No one else was around. The area was for overflow of a lunch crowd. I was taking a shortcut through here.

The two men had not heard me approaching. They must have come straight from operating—those scrubs weren’t clean. The older man looked up at me wearily, too tired, perhaps, to pretend that I had not just seen him caressing the side of the younger one’s face, his fingers folded in, his fisted hand the opposite of the hand of someone throwing a punch. They were sitting very closely. I didn’t know either of them except as familiar faces I had spotted now and then on the day shift, never before together.

A silver thermos was on the table between them, with its one cup. Probably, what looked like unmilked coffee was not merely coffee. The surgery they had come from might not have gone well. I noticed both men wearing wedding rings. It was clear to me they weren’t married to each other.

“Hi, Reverend. How’s your night so far?” said the younger one.
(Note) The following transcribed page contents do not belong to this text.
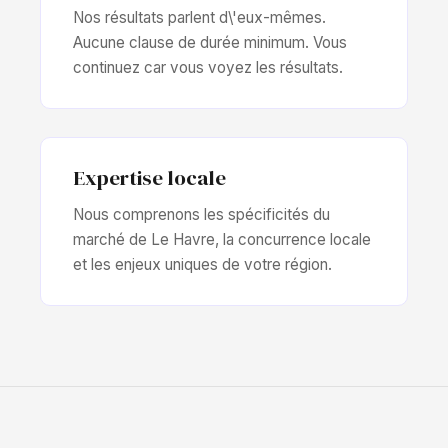
Nos résultats parlent d\'eux-mêmes.
Aucune clause de durée minimum. Vous
continuez car vous voyez les résultats.
Expertise locale
Nous comprenons les spécificités du
marché de Le Havre, la concurrence locale
et les enjeux uniques de votre région.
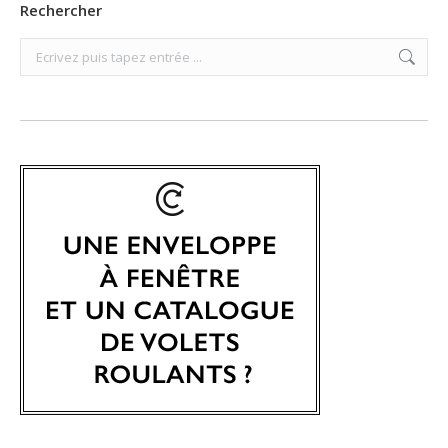
Rechercher
Search:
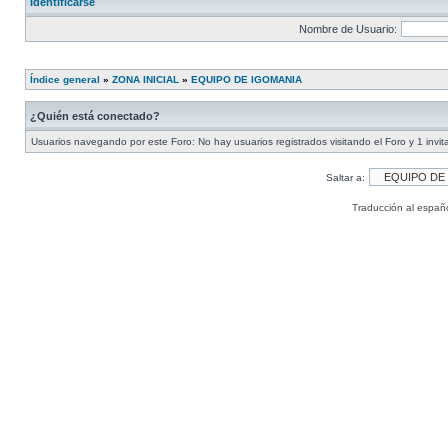
Identificarse
Nombre de Usuario:
Índice general
»
ZONA INICIAL
»
EQUIPO DE IGOMANIA
¿Quién está conectado?
Usuarios navegando por este Foro: No hay usuarios registrados visitando el Foro y 1 invit
Saltar a:
Traducción al españ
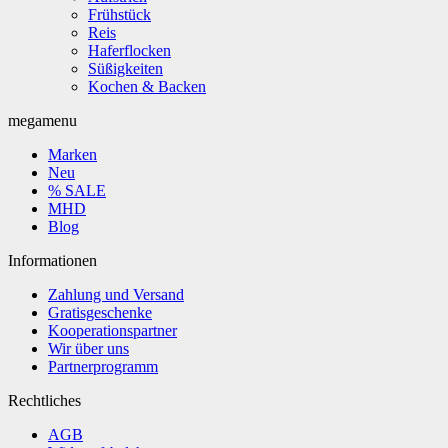
Frühstück
Reis
Haferflocken
Süßigkeiten
Kochen & Backen
megamenu
Marken
Neu
% SALE
MHD
Blog
Informationen
Zahlung und Versand
Gratisgeschenke
Kooperationspartner
Wir über uns
Partnerprogramm
Rechtliches
AGB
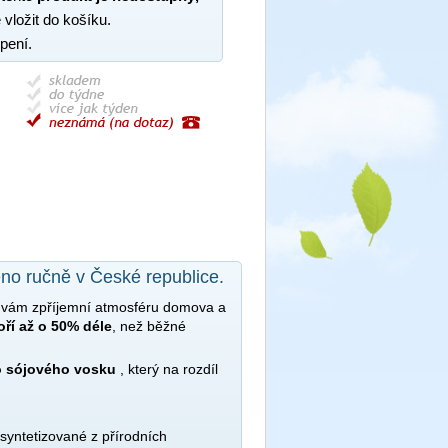
 vložit do košíku.
pení.
eno ručně v České republice.
ě vám zpříjemní atmosféru domova a
oří až o 50% déle
, než běžné
o sójového vosku
, který na rozdíl
syntetizované z přírodních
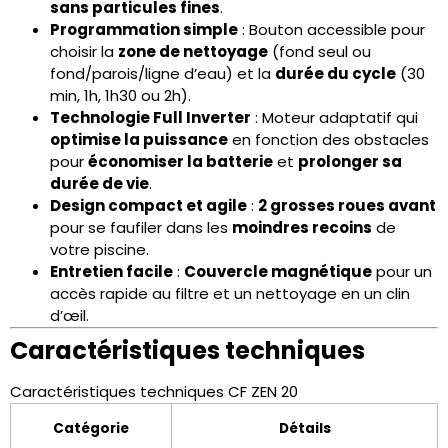
sans particules fines
.
Programmation simple
: Bouton accessible pour
choisir la
zone de nettoyage
(fond seul ou
fond/parois/ligne d’eau) et la
durée du cycle
(30
min, 1h, 1h30 ou 2h).
Technologie Full Inverter
: Moteur adaptatif qui
optimise la puissance
en fonction des obstacles
pour
économiser la batterie
et
prolonger sa
durée de vie
.
Design compact et agile
:
2 grosses roues avant
pour se faufiler dans les
moindres recoins
de
votre piscine.
Entretien facile
:
Couvercle magnétique
pour un
accès rapide au filtre et un nettoyage en un clin
d’œil.
Caractéristiques techniques
Caractéristiques techniques CF ZEN 20
Catégorie
Détails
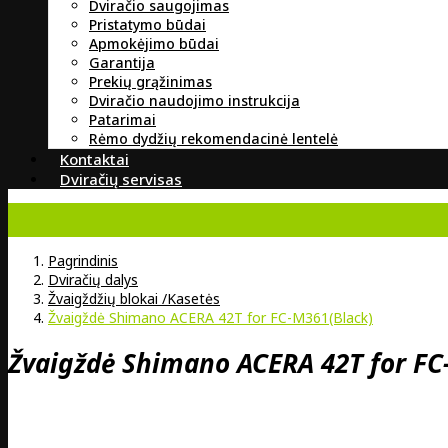
Dviračio saugojimas
Pristatymo būdai
Apmokėjimo būdai
Garantija
Prekių grąžinimas
Dviračio naudojimo instrukcija
Patarimai
Rėmo dydžių rekomendacinė lentelė
Kontaktai
Dviračių servisas
Pagrindinis
Dviračių dalys
Žvaigždžių blokai /Kasetės
Žvaigždė Shimano ACERA 42T for FC-M361(Black)
Žvaigždė Shimano ACERA 42T for FC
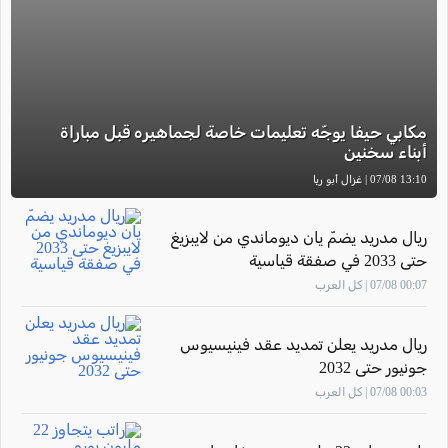
مكابي حيفا يوجّه تعليمات خاصة لجماهيره قبل مباراة
أبناء سخنين
13:10 07/08 | غزال أبو ريا
ريال مدريد يضمّ يان ديوماندي من لايبزيغ
حتى 2033 في صفقة قياسية
00:07 07/08 | كل العرب
ريال مدريد يعلن تمديد عقد فينيسيوس
جونيور حتى 2032
00:03 07/08 | كل العرب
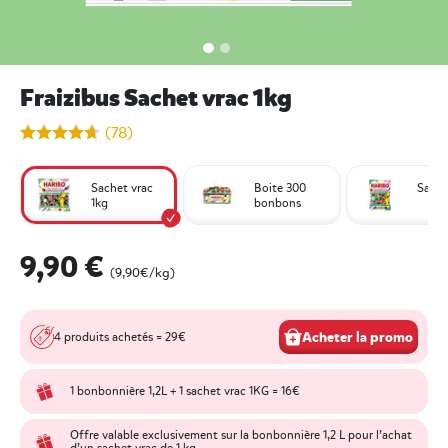
Fraizibus Sachet vrac 1kg
undefined out of 5 Customer Rating
(78)
Sachet vrac
Boite 300
Sache
1kg
bonbons
9,90 €
(9,90€/kg)
Acheter la promo
4 produits achetés = 29€
1 bonbonnière 1,2L + 1 sachet vrac 1KG = 16€
Offre valable exclusivement sur la bonbonnière 1,2 L pour l’achat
Their age difference was maybe about ten years. The younger surgeon was trim and smooth beside the shagginess of the elder, and he was completely at ease about being discovered. He was letting me know, with a smile, he took it for granted that a chaplain is not a carrier of gossip.

“My night,” I answered, “is having its ups and downs.”

The older surgeon looked up at me and I remembered that a couple of months ago I’d seen him in a restaurant, where I was having dinner with the man I had thought I would marry. The restaurant was some distance from the medical center, like all the places we went to. We had loved taking long drives to be somewhere alone.

Uh-oh, I had thought, spotting the surgeon.

He was hurrying by our table. He’d arrived late for a gathering across the restaurant, where several tables were pushed together for what was obviously a family event. Recognizing me, he briefly paused, saying hi, as medical-center people always do when we notice each other in the outside world. His eyebrows went up a little, I remembered. I think it surprised him I was having dinner with a good-looking man I was so plainly in love with.